BEGIN Material for this exercise

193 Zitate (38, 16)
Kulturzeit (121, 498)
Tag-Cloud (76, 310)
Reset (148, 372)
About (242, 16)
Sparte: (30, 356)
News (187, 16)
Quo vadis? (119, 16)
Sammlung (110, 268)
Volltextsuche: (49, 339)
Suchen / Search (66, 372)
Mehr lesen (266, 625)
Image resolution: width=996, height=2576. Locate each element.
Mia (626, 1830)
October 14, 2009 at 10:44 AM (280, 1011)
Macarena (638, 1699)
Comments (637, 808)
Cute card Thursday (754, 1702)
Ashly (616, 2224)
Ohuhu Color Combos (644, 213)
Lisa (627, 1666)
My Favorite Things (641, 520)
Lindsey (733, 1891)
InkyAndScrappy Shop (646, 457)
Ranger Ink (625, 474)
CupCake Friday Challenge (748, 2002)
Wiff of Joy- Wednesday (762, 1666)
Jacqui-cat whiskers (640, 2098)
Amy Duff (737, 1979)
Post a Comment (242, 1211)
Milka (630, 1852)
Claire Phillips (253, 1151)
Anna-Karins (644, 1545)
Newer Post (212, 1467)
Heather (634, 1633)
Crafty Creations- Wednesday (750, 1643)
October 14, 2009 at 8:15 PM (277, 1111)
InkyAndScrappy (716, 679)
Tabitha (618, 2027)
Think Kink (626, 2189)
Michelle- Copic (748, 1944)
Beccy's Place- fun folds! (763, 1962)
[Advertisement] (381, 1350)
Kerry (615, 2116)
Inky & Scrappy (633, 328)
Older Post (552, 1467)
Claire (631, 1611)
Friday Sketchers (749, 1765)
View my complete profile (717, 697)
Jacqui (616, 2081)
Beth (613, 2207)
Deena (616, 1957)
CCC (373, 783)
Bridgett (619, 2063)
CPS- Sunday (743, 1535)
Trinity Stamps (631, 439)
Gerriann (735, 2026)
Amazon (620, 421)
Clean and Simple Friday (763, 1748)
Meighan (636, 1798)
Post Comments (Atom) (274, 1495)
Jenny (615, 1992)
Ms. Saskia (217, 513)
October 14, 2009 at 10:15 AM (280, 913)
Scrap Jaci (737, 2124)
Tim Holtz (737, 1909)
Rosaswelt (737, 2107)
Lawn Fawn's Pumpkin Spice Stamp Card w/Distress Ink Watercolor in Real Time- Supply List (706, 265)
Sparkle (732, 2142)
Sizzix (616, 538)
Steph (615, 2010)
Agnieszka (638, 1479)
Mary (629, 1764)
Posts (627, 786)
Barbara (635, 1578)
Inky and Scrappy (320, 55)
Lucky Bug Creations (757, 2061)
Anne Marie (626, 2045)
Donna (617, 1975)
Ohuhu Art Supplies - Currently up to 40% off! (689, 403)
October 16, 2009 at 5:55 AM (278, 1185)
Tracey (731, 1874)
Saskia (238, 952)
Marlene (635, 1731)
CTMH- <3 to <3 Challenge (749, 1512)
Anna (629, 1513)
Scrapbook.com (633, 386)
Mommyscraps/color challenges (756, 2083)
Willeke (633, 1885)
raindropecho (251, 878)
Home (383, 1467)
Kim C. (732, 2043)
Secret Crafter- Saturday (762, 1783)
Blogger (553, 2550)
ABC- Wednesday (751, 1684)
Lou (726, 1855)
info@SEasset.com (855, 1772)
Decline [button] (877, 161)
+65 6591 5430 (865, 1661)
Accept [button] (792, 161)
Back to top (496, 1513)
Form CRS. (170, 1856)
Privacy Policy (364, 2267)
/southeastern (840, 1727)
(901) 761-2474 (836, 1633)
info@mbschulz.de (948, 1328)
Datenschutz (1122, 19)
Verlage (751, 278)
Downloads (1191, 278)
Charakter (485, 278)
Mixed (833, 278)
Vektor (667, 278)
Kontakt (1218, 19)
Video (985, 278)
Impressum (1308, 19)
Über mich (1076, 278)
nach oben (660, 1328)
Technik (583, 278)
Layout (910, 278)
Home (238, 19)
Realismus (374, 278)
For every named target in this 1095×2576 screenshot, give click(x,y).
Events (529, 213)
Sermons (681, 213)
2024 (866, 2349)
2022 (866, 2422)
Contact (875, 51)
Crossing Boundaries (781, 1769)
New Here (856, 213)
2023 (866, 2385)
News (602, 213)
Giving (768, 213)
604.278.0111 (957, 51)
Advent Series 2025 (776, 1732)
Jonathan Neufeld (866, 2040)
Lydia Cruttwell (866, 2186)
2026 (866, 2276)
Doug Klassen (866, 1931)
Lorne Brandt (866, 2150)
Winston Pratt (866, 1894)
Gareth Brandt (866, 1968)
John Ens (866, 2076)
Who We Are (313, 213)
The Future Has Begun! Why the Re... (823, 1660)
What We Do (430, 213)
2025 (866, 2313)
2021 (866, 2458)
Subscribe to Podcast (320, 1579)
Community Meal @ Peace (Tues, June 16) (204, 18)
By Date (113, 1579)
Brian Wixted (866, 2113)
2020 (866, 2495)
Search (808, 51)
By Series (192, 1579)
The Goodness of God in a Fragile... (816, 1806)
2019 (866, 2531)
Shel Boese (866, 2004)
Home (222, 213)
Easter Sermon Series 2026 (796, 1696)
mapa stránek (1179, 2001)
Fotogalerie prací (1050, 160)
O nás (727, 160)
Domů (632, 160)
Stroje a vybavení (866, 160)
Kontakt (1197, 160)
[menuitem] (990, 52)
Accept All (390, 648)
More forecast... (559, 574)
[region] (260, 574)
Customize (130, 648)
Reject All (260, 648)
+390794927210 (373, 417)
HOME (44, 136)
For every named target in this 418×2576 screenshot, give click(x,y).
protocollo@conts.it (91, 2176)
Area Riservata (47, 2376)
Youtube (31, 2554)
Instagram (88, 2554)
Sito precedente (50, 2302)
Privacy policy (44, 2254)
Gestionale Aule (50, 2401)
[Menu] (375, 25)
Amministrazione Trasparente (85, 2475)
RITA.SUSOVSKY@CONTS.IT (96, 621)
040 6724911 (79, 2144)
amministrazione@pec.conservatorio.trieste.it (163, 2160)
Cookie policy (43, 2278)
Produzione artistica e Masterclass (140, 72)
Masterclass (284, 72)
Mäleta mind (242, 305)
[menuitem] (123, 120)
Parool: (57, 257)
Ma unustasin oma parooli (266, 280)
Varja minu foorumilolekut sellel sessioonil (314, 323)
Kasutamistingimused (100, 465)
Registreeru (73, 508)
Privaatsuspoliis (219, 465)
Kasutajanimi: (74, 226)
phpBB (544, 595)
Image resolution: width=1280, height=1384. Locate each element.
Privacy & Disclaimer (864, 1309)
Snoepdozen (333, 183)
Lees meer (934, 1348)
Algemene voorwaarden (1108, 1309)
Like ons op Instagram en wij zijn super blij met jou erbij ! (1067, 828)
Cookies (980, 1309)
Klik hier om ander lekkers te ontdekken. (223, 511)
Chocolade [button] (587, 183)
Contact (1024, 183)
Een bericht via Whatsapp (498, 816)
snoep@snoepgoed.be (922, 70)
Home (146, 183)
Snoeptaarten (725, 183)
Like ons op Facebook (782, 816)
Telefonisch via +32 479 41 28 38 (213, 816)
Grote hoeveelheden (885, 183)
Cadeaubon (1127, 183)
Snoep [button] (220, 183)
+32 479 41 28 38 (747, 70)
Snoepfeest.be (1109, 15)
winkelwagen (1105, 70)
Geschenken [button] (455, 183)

END Material for this exercise

● **Exercise requirements**
Using the entries above, return exactly the lines from the line with "Lorne Brandt (866, 2150)" to the line with "By Series (192, 1579)", counting both of those lines.

● **Exercise output**
Lorne Brandt (866, 2150)
Winston Pratt (866, 1894)
Gareth Brandt (866, 1968)
John Ens (866, 2076)
Who We Are (313, 213)
The Future Has Begun! Why the Re... (823, 1660)
What We Do (430, 213)
2025 (866, 2313)
2021 (866, 2458)
Subscribe to Podcast (320, 1579)
Community Meal @ Peace (Tues, June 16) (204, 18)
By Date (113, 1579)
Brian Wixted (866, 2113)
2020 (866, 2495)
Search (808, 51)
By Series (192, 1579)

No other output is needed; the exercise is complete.